More like 'Academic Bill of Stupid'
Much commotion has been made about Ohio State Senator Larry Mumper's SB 24, "To enact sections 3345.80 and 3345.81 of the Revised Code to establish the academic bill of rights for higher education."
Part of the reason that this is a cause for concern is that SB 24 is practically a duplication of Students for Academic Freedom's Academic Bill of Rights. SAF, along with Young America's Foundation, is a David Horowitz organization devoted to the indoctrination of young conservatives. Horowitz is a crazy conservative who goes to cocktail parties with Ann Coulter and Sean Hannity. He is famous as a ridiculous right-winger who believes that the Israelies can do no wrong and the Palestinians can do no right. To lift whole phrases from Horowitz's Academic Bill of Rights and insert them into a bill that would govern all of the public universities of the state of Ohio and claim that this is all in the name of being "fair and balanced" is disingenuous at best.

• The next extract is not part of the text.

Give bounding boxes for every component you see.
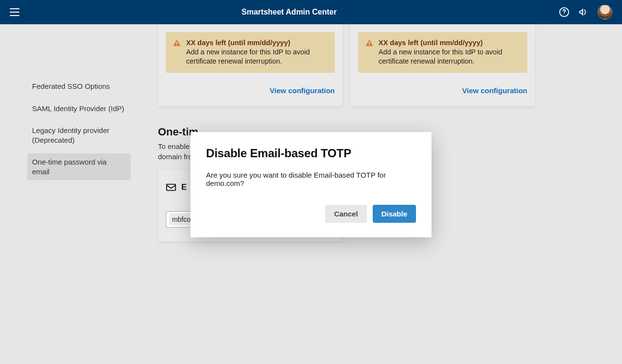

Most universities already have such policy statements. Miami University's Values Statement affirms Miami defends "the freedom of inquiry that is the heart of learning and combine that freedom with the exercise of judgment and the acceptance of personal responsibility."
Miami's Policy and Information Manual also affirms the right to "academic freedom." Section 5 of the policy details the "Rights and Responsibilities of the Instructional Staff" (PDF). From the policy:
Institutions of higher education are conducted for the common good and not to further the interest of either the individual teacher or the institution as a whole. The common good depends upon the free search for truth and its free exposition. (The word "teacher" as used in this document is understood to include the investigator who is attached to an academic institution without teaching duties.)Academic freedom is essential to these purposes and applies to both teaching and research. Freedom in research is fundamental to the advancement of truth. Academic freedom in its teaching aspect is fundamental for the protection of the rights of the teacher in teaching and of the student to freedom in learning. It carries with it duties correlative with rights.
Tenure is a means to certain ends, specifically: (1) freedom of teaching and research and of extramural activities, and (2) a sufficient degree of economic security to make the profession attractive to men and women of ability. Freedom and economic security, hence tenure, are indispensable to the success of an institution in fulfilling its obligations to its students and to society.
No faculty member shall be obliged to make her or his nonpublic work available for inspection by a second party in the absence of compulsory legal process.
Additionally, "The teacher is entitled to freedom in the classroom in discussing his or her subject, but should be careful not to introduce into his or her teaching controversial matter that has no relation to the subject."
Is there a need for a state law governing professors in this matter? Definitely not. I have never met a professor who evaluated student performance subjectively (that is, according to whether or not the professor agreed with it, not whether or not it was good work) or attempted to indoctrinate students with his or her own beliefs. The Academic Bill of Rights is the work of a few disgruntled people who are upset that their unpopular and unsupportable ideas are not being taught in universities.
Do you want to teach Samuel Huntington seriously in a Latin-American Studies course? Not possible. Latin-American Studies necessitates a Marxist analysis of Latin American/United States relations, something with which Huntington would never agree. But no serious LAS scholar would ever dream of utilizing Huntington seriously. Similarly, communism is not seriously taught in any economics course. You'll have to go to the philosophy department for that. An Academic Bill of Rights would require that every professor constantly look over his or her shoulder, giving the nervous thumbs-up to a staunchy bureaucrat overseeing the teaching.
Decisions about teaching practices are not to be made by politicans, especially those who are obviously terrifically biased (as Larry Mumper is). Let individual institutions determine the quality of their teaching and keep David Horowitz out of our universities. His assertions about liberal professors and indoctrination are just as applicable to him. "Academic freedom"? How about "freedom to institutionalize and mandate the teaching of conservative philosophy"?